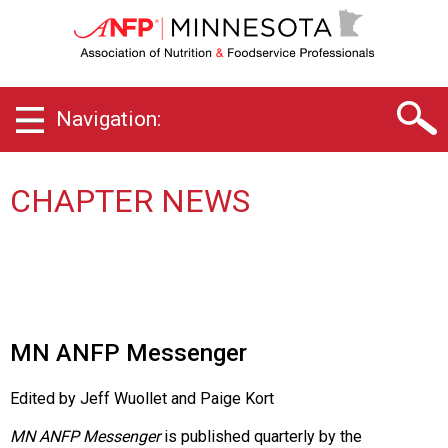
M
i
n
n
e
Navigation:
s
o
t
a
CHAPTER NEWS
C
h
a
p
t
e
r
MN ANFP Messenger
o
f
Edited by Jeff Wuollet and Paige Kort
A
s
MN ANFP Messenger
is published quarterly by the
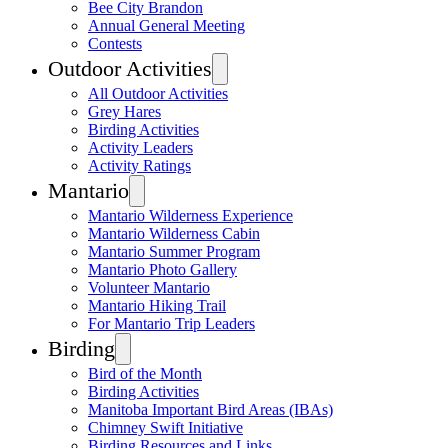
Bee City Brandon
Annual General Meeting
Contests
Outdoor Activities
All Outdoor Activities
Grey Hares
Birding Activities
Activity Leaders
Activity Ratings
Mantario
Mantario Wilderness Experience
Mantario Wilderness Cabin
Mantario Summer Program
Mantario Photo Gallery
Volunteer Mantario
Mantario Hiking Trail
For Mantario Trip Leaders
Birding
Bird of the Month
Birding Activities
Manitoba Important Bird Areas (IBAs)
Chimney Swift Initiative
Birding Resources and Links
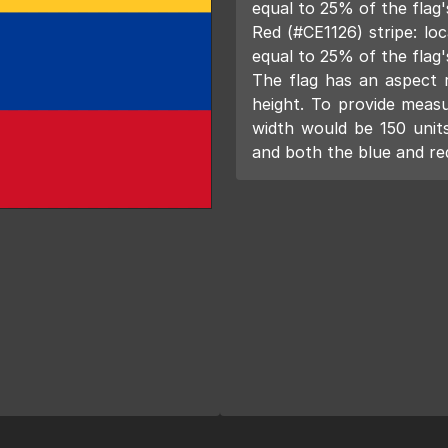
equal to 25% of the flag'
Red (#CE1126) stripe: loc
equal to 25% of the flag'
The flag has an aspect ra
height. To provide measur
width would be 150 units
and both the blue and red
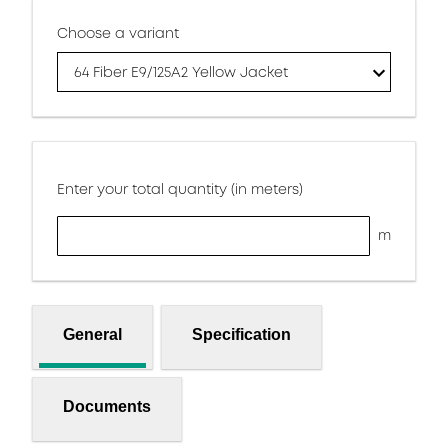
Choose a variant
64 Fiber E9/125A2 Yellow Jacket
Enter your total quantity (in meters)
m
General
Specification
Documents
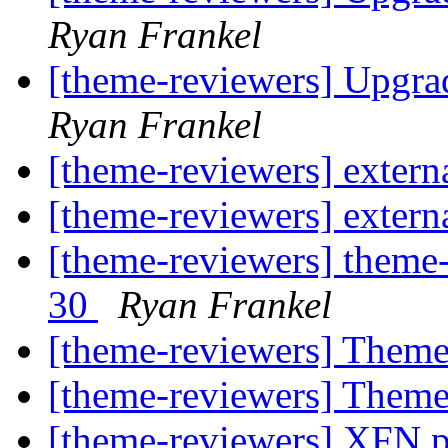
Ryan Frankel
[theme-reviewers] Upgr
Ryan Frankel
[theme-reviewers] externa
[theme-reviewers] externa
[theme-reviewers] theme-
30
Ryan Frankel
[theme-reviewers] Theme
[theme-reviewers] Theme
[theme-reviewers] XFN pr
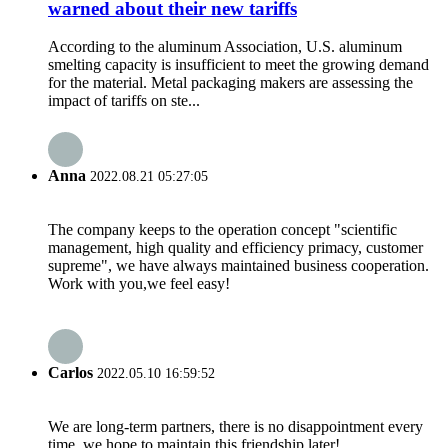
warned about their new tariffs
According to the aluminum Association, U.S. aluminum
smelting capacity is insufficient to meet the growing demand
for the material. Metal packaging makers are assessing the
impact of tariffs on ste...
Anna
2022.08.21 05:27:05
The company keeps to the operation concept "scientific
management, high quality and efficiency primacy, customer
supreme", we have always maintained business cooperation.
Work with you,we feel easy!
Carlos
2022.05.10 16:59:52
We are long-term partners, there is no disappointment every
time, we hope to maintain this friendship later!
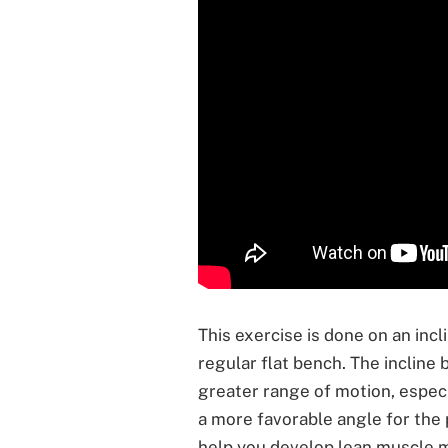
This exercise is done on an inc
regular flat bench. The incline 
greater range of motion, especia
a more favorable angle for the 
help you develop lean muscle m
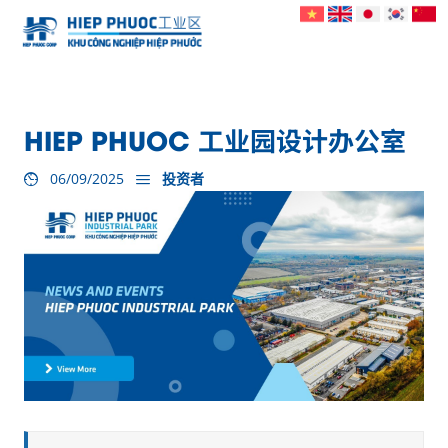
HIEP PHUOC 工业园设计办公室
06/09/2025
投资者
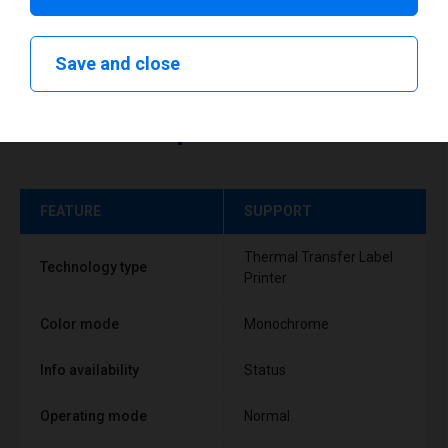
Save and close
Technical specifications
FEATURE
SUPPORT
Thermal Transfer Label
Technology type
Printer
Color mode
Monochrome
Info availability
Status
Operating mode
Normal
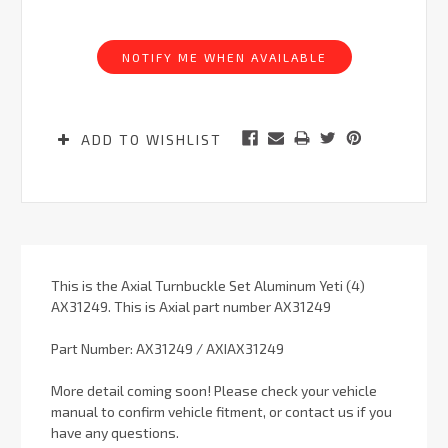
Current
Stock:
NOTIFY ME WHEN AVAILABLE
ADD TO WISHLIST
This is the Axial Turnbuckle Set Aluminum Yeti (4)
AX31249. This is Axial part number AX31249
Part Number: AX31249 / AXIAX31249
More detail coming soon! Please check your vehicle
manual to confirm vehicle fitment, or contact us if you
have any questions.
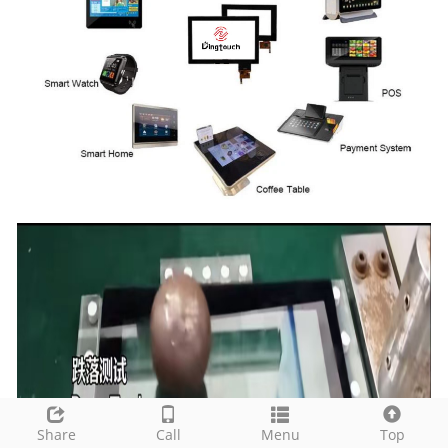
Share
Call
Menu
Top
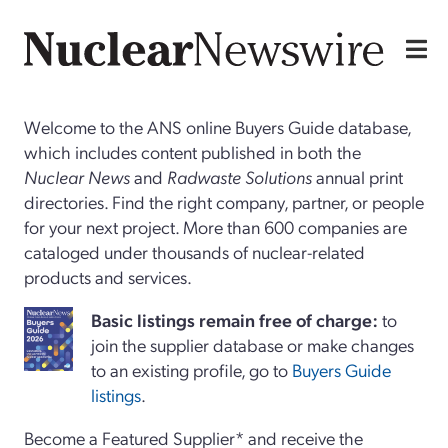
Welcome to the ANS online Buyers Guide database,
which includes content published in both the
Nuclear News
and
Radwaste Solutions
annual print
directories. Find the right company, partner, or people
for your next project. More than 600 companies are
cataloged under thousands of nuclear-related
products and services.
Basi
c
listings remain free of charge:
to
join the supplier database or make changes
to an existing profile, go to
Buyers Guide
listings
.
Become a Featured Supplier* and receive the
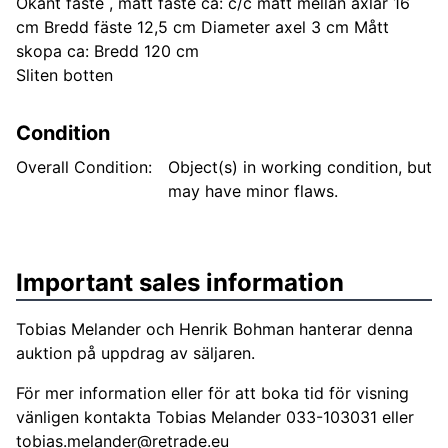
Okänt fäste , mått fäste ca: c/c mått mellan axlar 16
cm Bredd fäste 12,5 cm Diameter axel 3 cm Mått
skopa ca: Bredd 120 cm
Sliten botten
Condition
Overall Condition:
Object(s) in working condition, but
may have minor flaws.
Important sales information
Tobias Melander och Henrik Bohman hanterar denna
auktion på uppdrag av säljaren.
För mer information eller för att boka tid för visning
vänligen kontakta Tobias Melander 033-103031 eller
tobias.melander@retrade.eu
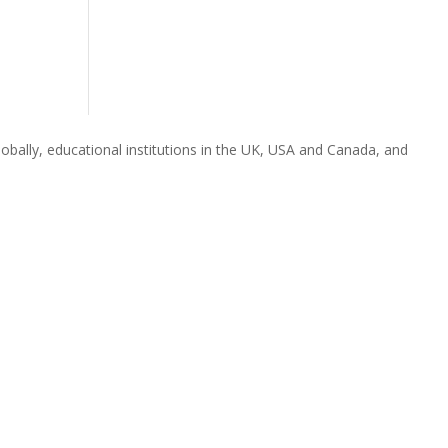
obally, educational institutions in the UK, USA and Canada, and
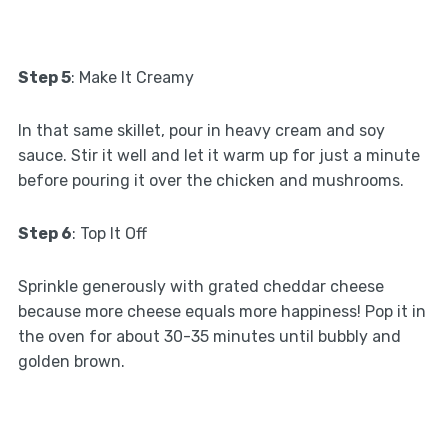
Step 5
: Make It Creamy
In that same skillet, pour in heavy cream and soy
sauce. Stir it well and let it warm up for just a minute
before pouring it over the chicken and mushrooms.
Step 6
: Top It Off
Sprinkle generously with grated cheddar cheese
because more cheese equals more happiness! Pop it in
the oven for about 30-35 minutes until bubbly and
golden brown.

☆ ☆ ☆ ☆ ☆ ☆ ☆

Search the material for the string "published" and show every line that has it.

TASK ANSWER
is published quarterly by the
which includes content published in both the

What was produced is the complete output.